Having lost the critical 60th vote in the Senate, Democrats and the White House are suggesting that a smaller, scaled down version of health care reform may be the answer. But the politicians in Washington are not the only parties who were stunned by the election of Scott Brown to the Senate seat which formerly belonged to the late Sen. Edward Kennedy.
Pro-reform groups such as doctors, hospitals and drug companies are trying evaluate the effect of the Massachusetts election on their own businesses. So far, however, no public comment has been forthcoming.
What happens to promised contributions from hospitals?
In July the White House announced a deal with 3 major hospital associations to get a contribution of around $155 billion from the hospitals to support health care reform. The associations were the
- American Hospital Association,
- the Federation of American Hospitals and
- the Catholic Health Association
Some of this contribution would come from lower Medicare and Medicaid payments to the hospitals. Lower Medicare and Medicaid payments are still likely in order to save these systems from bankruptcy.
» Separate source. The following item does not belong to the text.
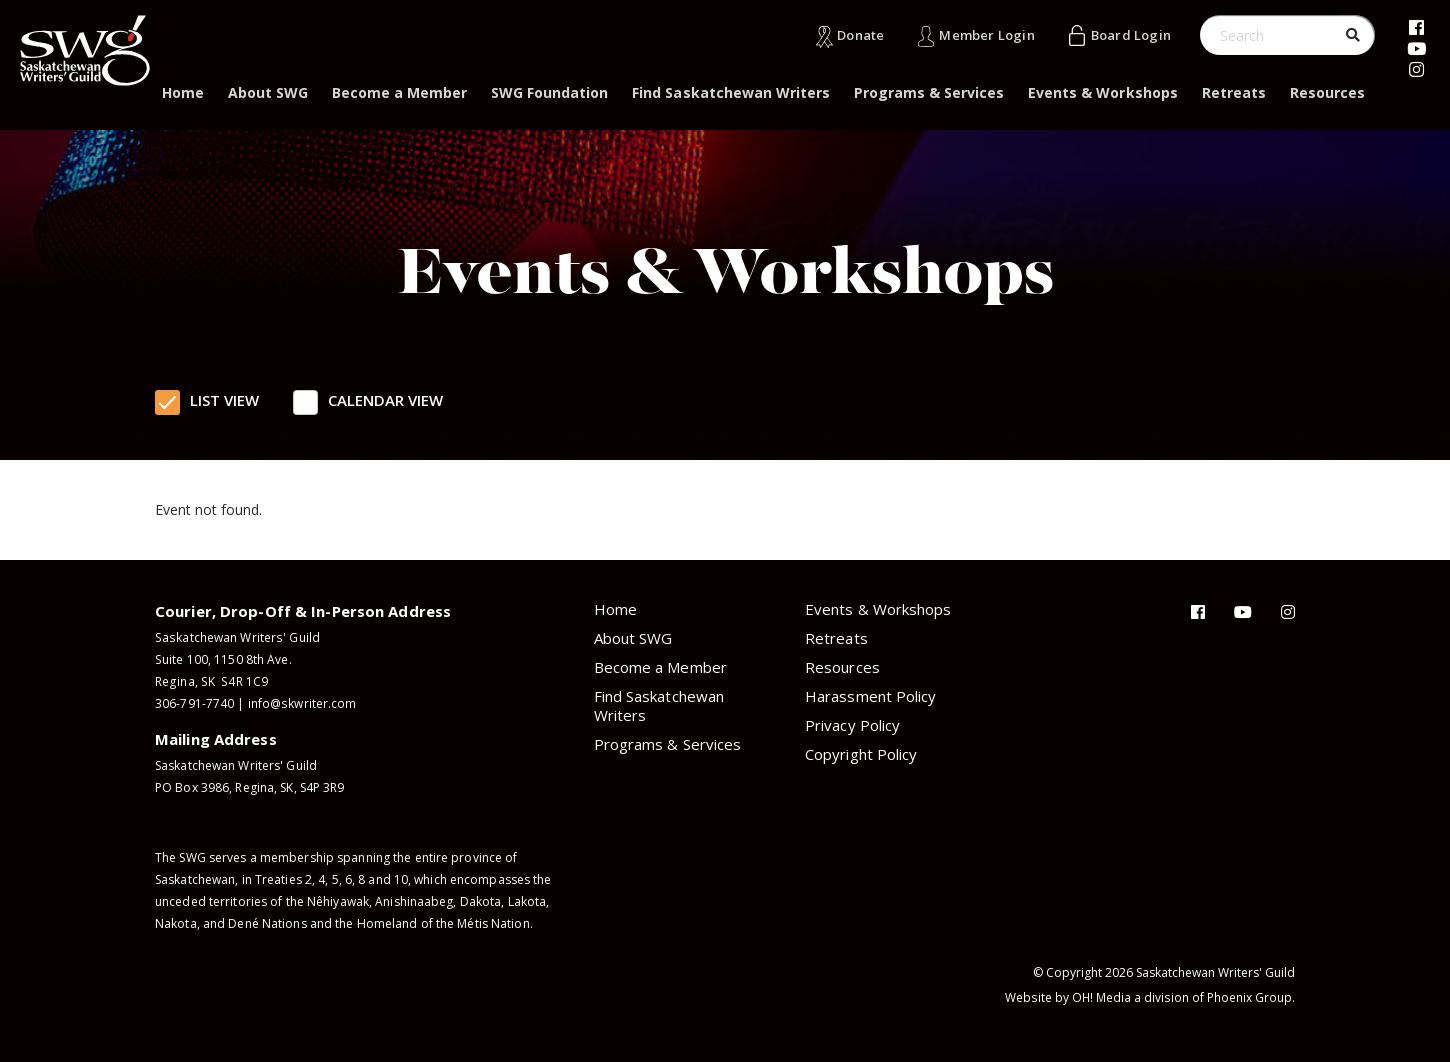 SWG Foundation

Where are the promised contributions from the pharmaceutical industry?
The $80 billion dollar contribution from the pharmaceutical industry announced in the Fall had all but vanished when the industry began to raise prices to compensate for the announced contribution.
Insurance companies may lose something as well
Throughout the debate on health care reform, the health insurance industry has 2 main goals:
- require every American to buy health insurance and
- eliminate the public option as an alternative to private health insurance
The public option was effectively eliminated from the Senate bill but the prospect of mandatory coverage remained and would have resulted in millions of new customers for the health insurance industry.
Who will ultimately win and who will lose in this debate? Most at risk would seem to be the consumer who still cannot get health insurance at an affordable rate.